De acordo com o documento do Programa das Nações Unidas para o Desenvolvimento (ONUD), numa escala de 0 a 100, Angola apresenta um índice de desigualdade entre ricos e pobres de 58.6.
No país africano, os mais pobres têm uma taxa de consumo de 0,6%, enquanto a dos mais ricos é de 44,7%.
No ano passado, não foram disponibilizados dados sobre Angola, o que torna impossível estabelecer uma comparação.
O Brasil subiu dois pontos em relação a 2008 e apresenta neste ano um indicador de desigualdade de 55 pontos, sendo a taxa de consumo de 1,1% entre os mais pobres e de 43% entre os mais ricos.
Em 2008, a taxa de consumo entre os mais pobres era de 0,9% e entre os mais ricos de 44,8%.
Cabo Verde é o terceiro país lusófono com o maior fosso social, com 50.5 pontos no índice de desigualdade.
As taxas de consumo no arquipélago africano são de 1,9% para os mais pobres e de 40,6 % para os mais ricos. Assim como Angola, não há dados sobre o ano passado.
Moçambique surge logo a seguir na lista com 47,1 pontos no índice, com taxa de consumo de 2,1% entre os mais pobres e de 39,2 % entre os mais ricos.
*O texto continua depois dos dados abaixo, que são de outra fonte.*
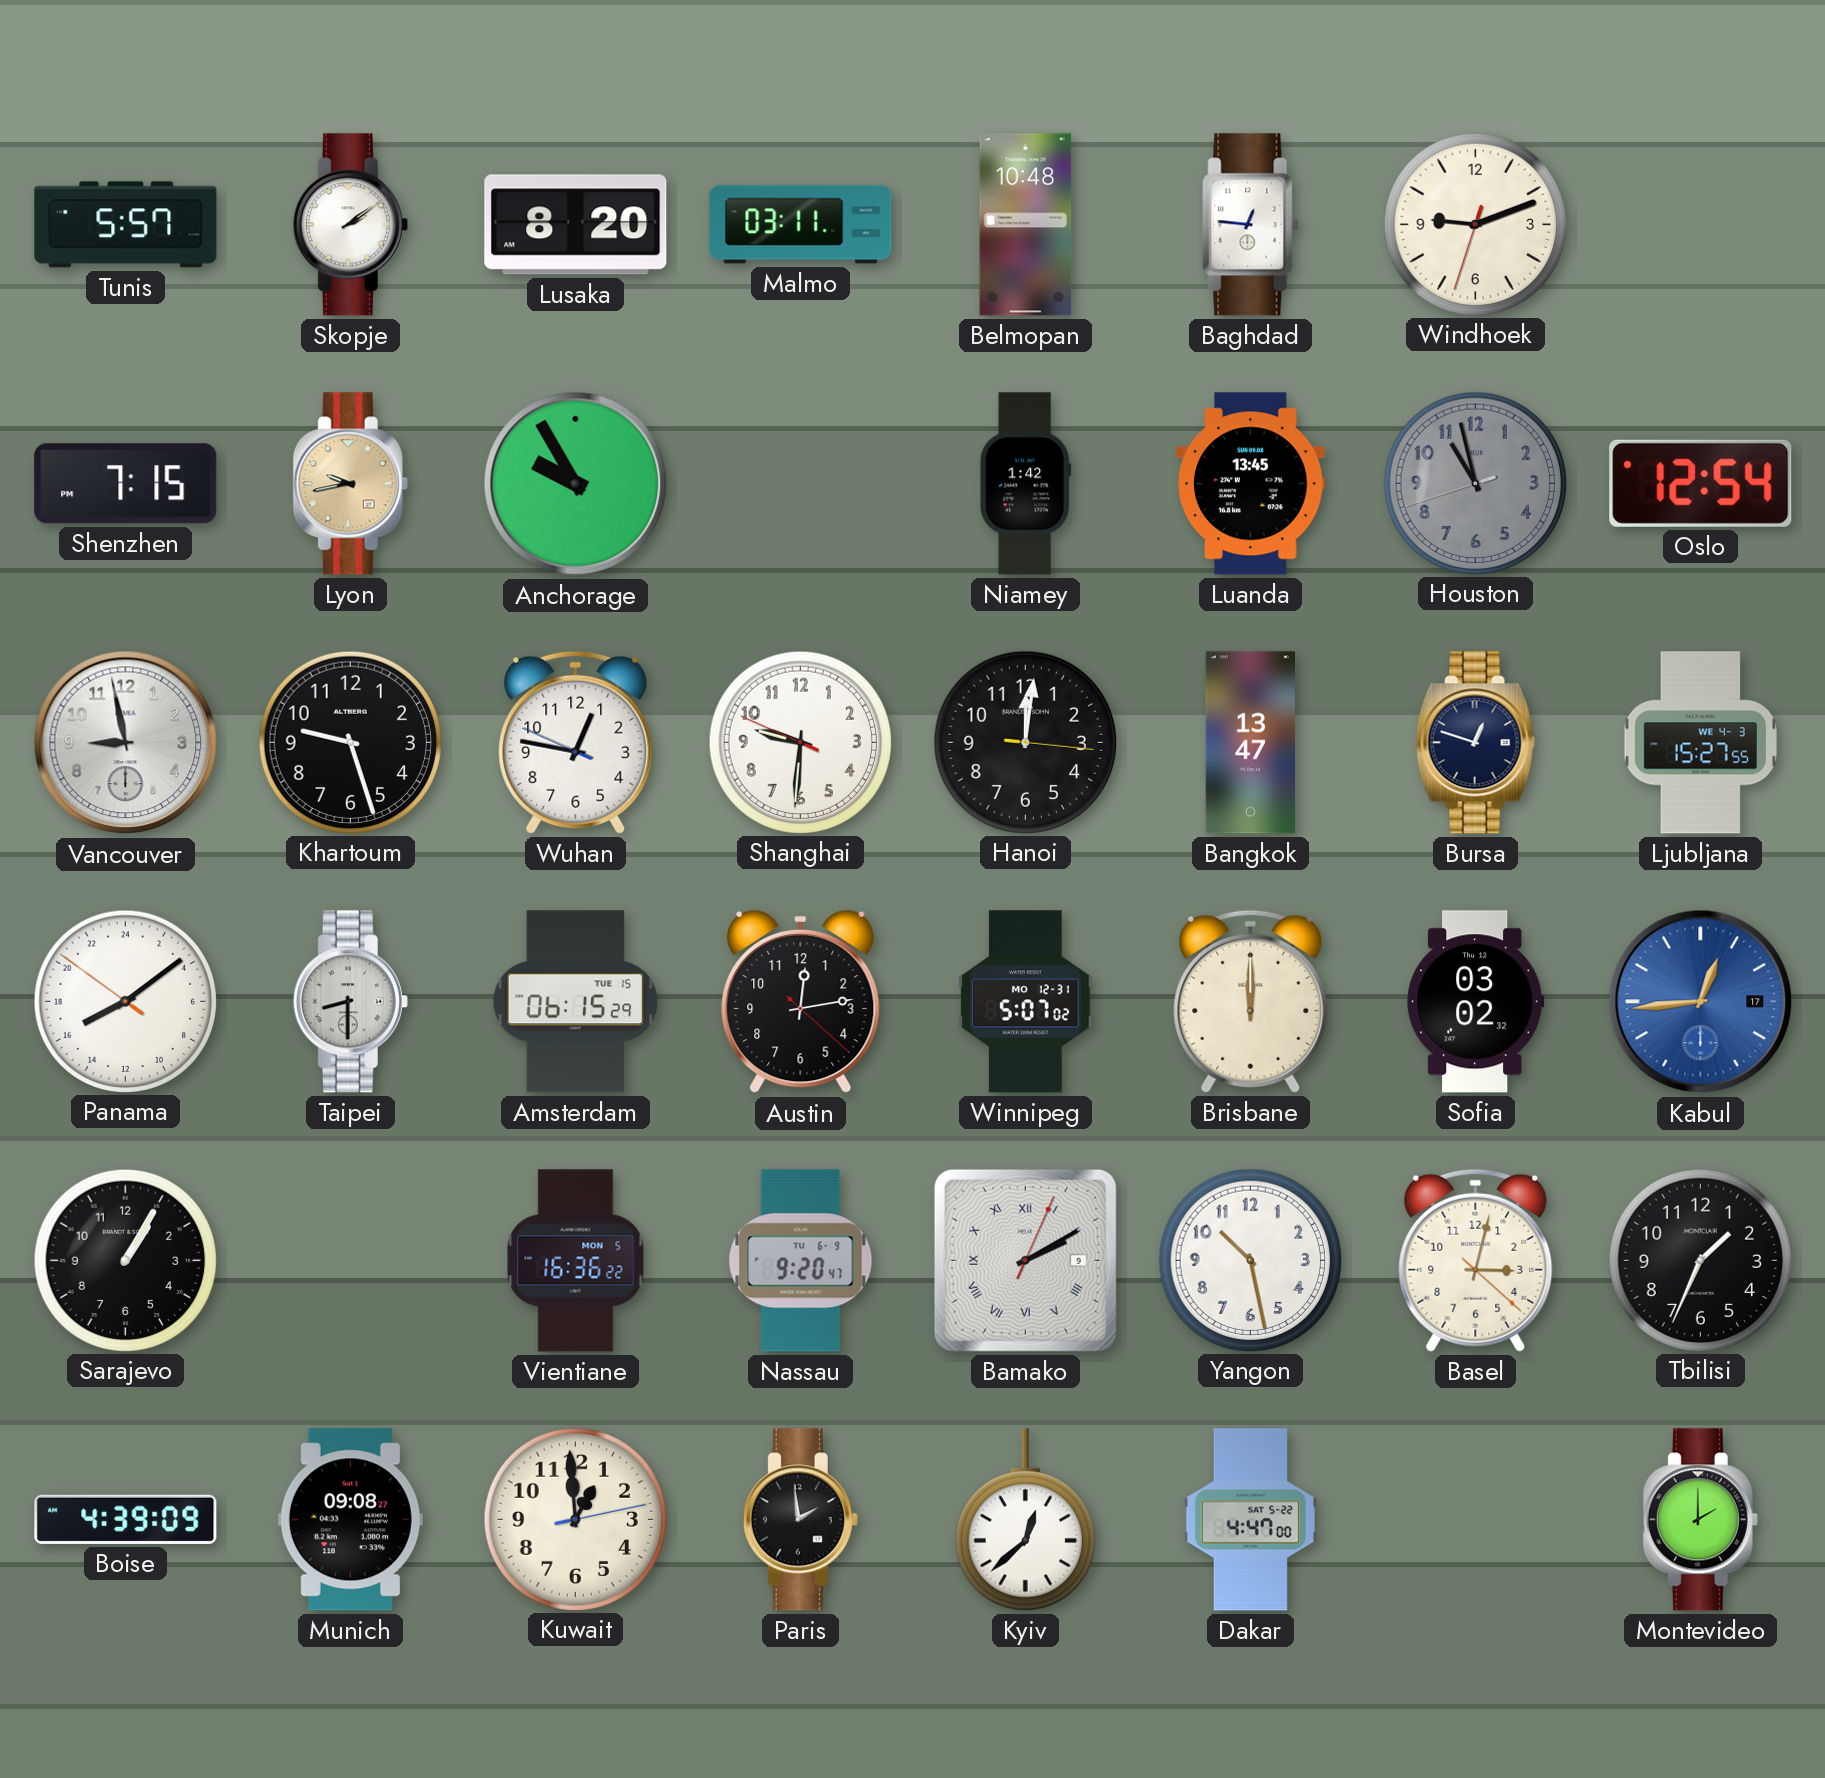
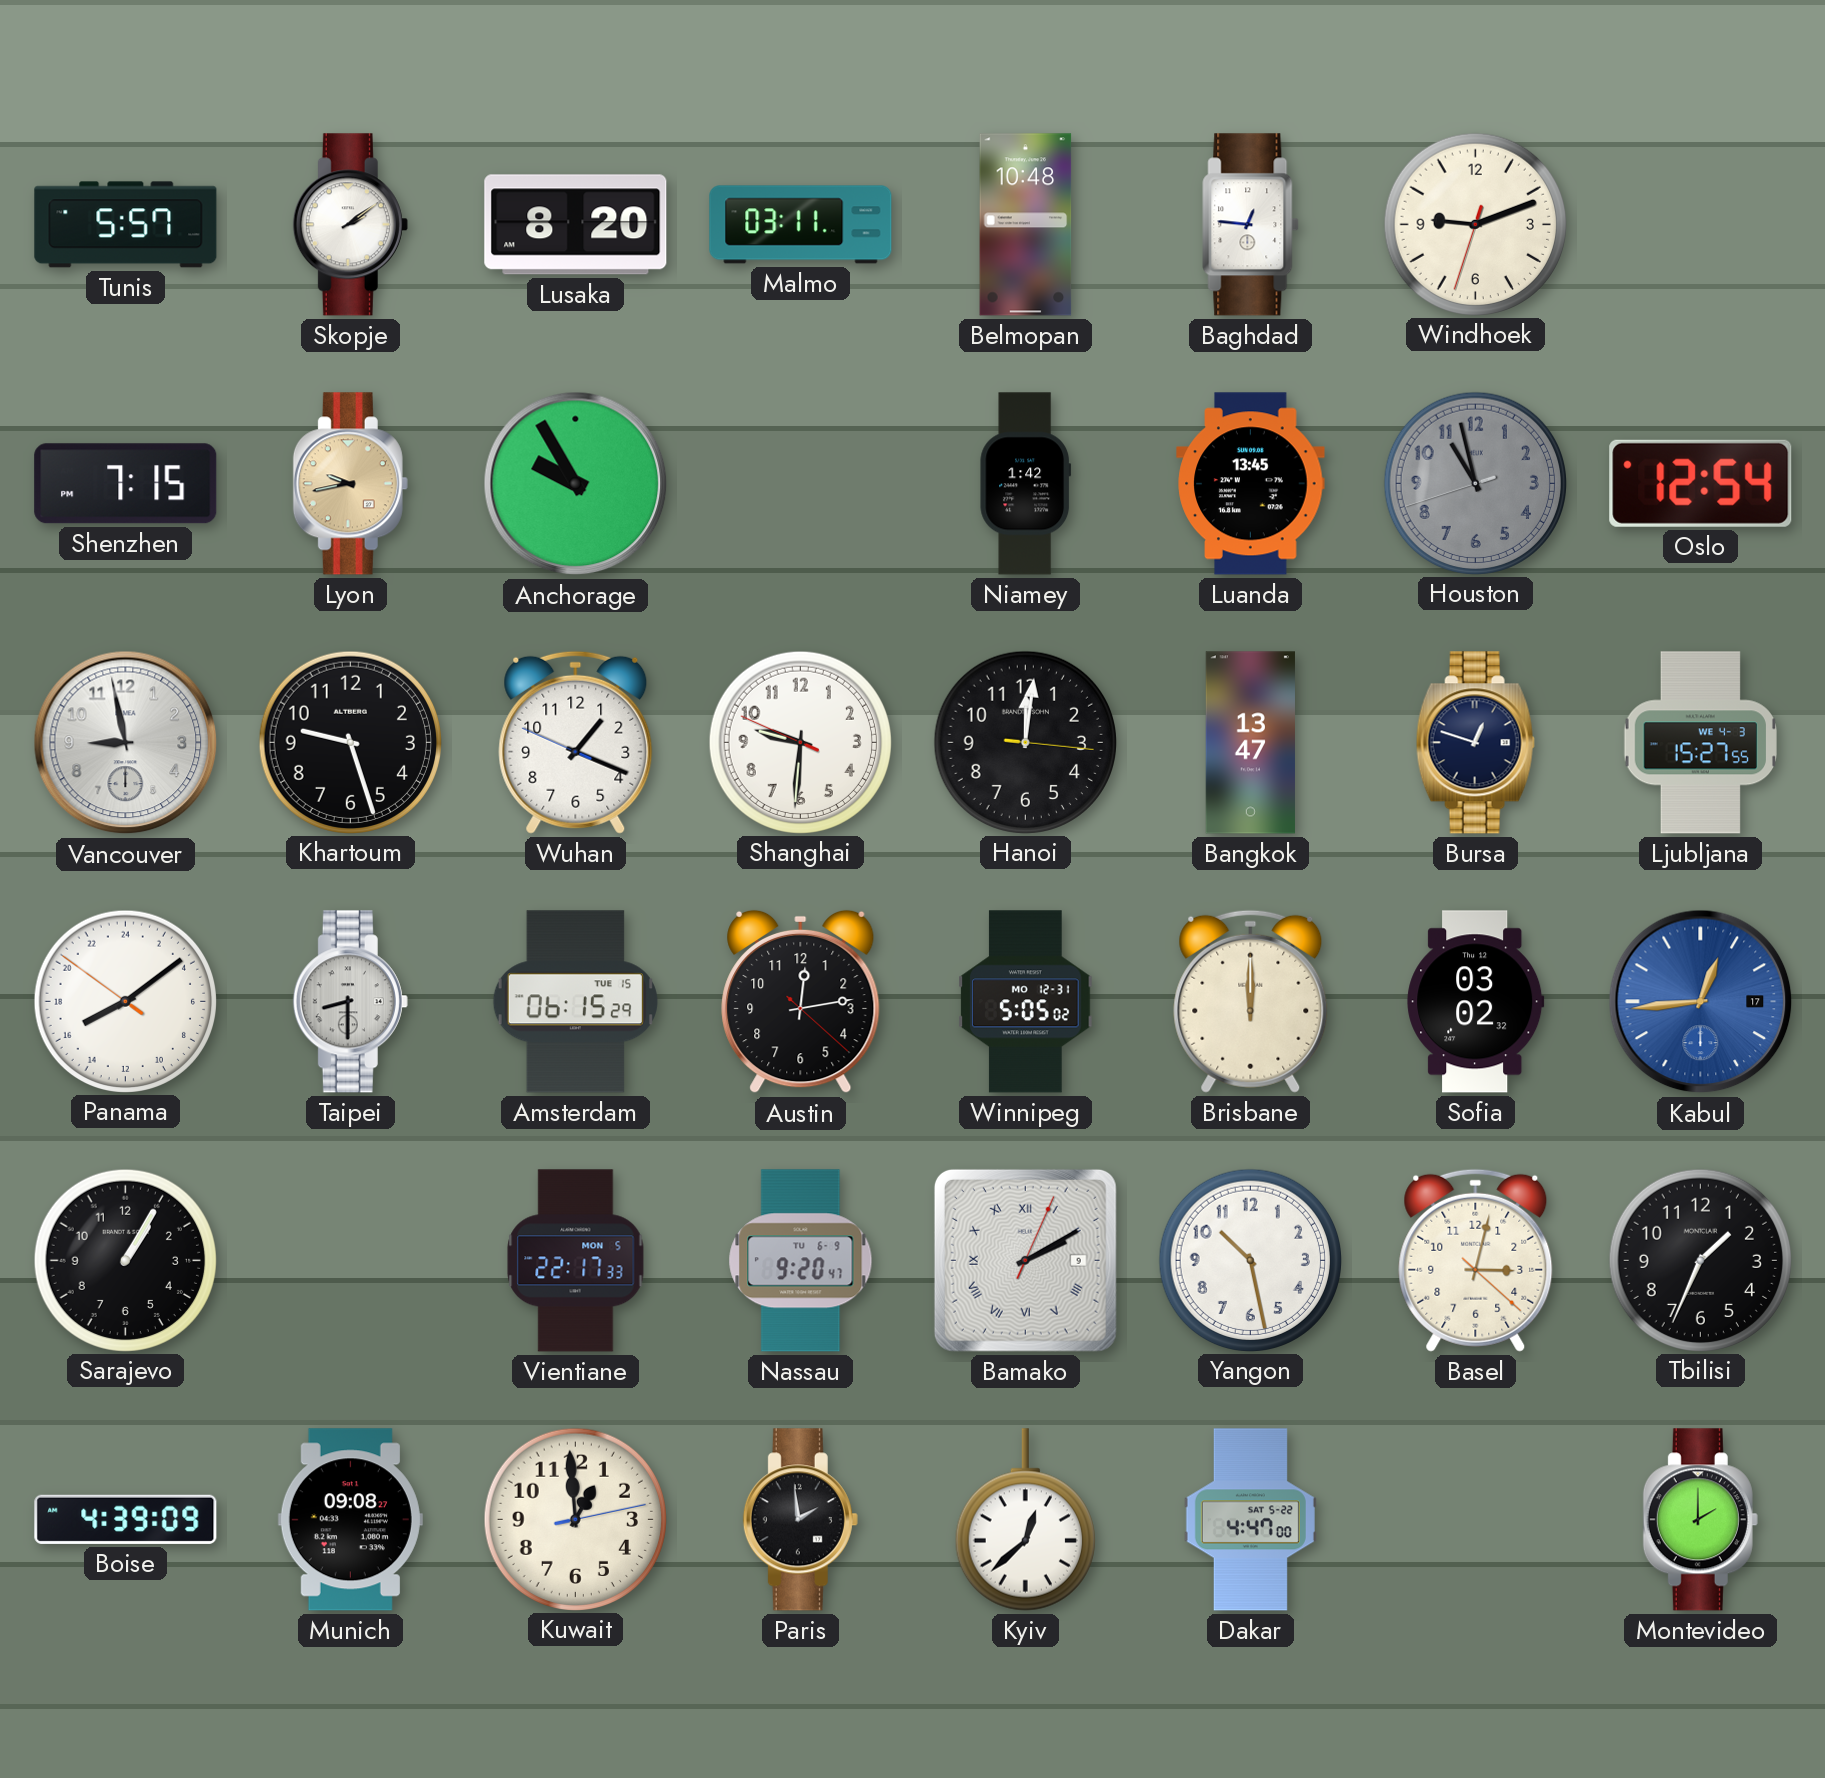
Wuhan: 12:46 -> 1:18
Winnipeg: 5:07 -> 5:05
Vientiane: 16:36 -> 22:17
Verifica-se uma ligeira melhoria em relação a 2008, quando o país tinha um índice de desigualdade de 47,3% e uma taxa de consumo de 2,1% entre os mais pobres e de 39,4% entre os mais ricos.
No Timor Leste, o indicador é de 39.5 pontos, sendo a taxa de consumo dos mais pobres de 2,9% e de 31,3% entre os mais ricos.
O PNUD também não tem dados sobre a situação do Timor no ano passado.
Apesar de manter o mesmo índice de desigualdade de 2008 (38.5 pontos), Portugal subiu uma posição e surge agora no penúltimo lugar entre os países lusófonos com maior patamar de desigualdade.
A taxa de consumo também se manteve, sendo de 2% entre os mais pobres e 29,8% entre os mais ricos.
Com um índice de desigualdade 35.5, a Guiné-Bissau subiu 11.5 pontos e surge este ano como o país lusófono com menor fosso social.
Nesse país, a taxa de consumo entre os mais pobres é de 2,9% e entre os mais ricos é de 28%. No ano passado, as taxas eram de 2,1% e 39,3%, respectivamente.
O estudo não indica São Tomé e Príncipe por não existirem dados disponíveis.